Your assignment = Find and return every line of the data that contains the word "licence".

Page-level text extractions:
========================

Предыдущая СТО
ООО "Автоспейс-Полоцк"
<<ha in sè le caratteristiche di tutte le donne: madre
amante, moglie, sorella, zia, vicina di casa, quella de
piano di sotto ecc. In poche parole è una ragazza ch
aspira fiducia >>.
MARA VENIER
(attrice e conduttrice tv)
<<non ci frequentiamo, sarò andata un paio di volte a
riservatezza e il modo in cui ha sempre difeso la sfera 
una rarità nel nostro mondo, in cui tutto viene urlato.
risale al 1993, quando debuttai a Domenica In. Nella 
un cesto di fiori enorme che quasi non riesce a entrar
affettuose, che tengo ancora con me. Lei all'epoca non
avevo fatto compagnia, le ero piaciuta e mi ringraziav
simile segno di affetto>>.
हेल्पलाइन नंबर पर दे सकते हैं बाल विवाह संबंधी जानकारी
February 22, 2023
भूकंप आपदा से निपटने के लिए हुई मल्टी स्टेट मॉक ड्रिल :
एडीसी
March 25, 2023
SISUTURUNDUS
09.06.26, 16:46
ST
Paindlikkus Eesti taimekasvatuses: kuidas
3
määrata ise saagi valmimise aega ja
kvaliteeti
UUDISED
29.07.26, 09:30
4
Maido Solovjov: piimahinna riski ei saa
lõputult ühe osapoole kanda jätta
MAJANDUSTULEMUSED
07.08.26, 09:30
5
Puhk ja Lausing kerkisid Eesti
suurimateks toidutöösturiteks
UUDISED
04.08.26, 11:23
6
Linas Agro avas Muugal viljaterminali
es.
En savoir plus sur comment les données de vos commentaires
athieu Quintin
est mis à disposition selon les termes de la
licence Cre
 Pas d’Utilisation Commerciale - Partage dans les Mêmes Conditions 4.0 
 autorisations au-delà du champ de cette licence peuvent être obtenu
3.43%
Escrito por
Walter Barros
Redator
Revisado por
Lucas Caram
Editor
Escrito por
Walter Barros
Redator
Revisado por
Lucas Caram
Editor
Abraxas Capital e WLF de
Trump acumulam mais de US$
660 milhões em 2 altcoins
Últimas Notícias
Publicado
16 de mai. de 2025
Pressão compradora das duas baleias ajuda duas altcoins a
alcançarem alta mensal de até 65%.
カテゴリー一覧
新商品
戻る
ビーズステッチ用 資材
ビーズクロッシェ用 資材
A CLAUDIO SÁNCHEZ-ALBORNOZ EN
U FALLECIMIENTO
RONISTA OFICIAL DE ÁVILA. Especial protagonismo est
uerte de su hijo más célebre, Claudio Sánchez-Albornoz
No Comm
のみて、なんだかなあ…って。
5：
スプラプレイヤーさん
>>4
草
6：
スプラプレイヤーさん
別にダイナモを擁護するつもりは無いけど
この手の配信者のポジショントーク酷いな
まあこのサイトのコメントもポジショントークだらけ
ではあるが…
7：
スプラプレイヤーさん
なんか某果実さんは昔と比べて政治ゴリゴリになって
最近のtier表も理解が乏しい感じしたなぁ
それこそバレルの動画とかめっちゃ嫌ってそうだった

========================

Answer for the task =
licence Cre
 autorisations au-delà du champ de cette licence peuvent être obtenu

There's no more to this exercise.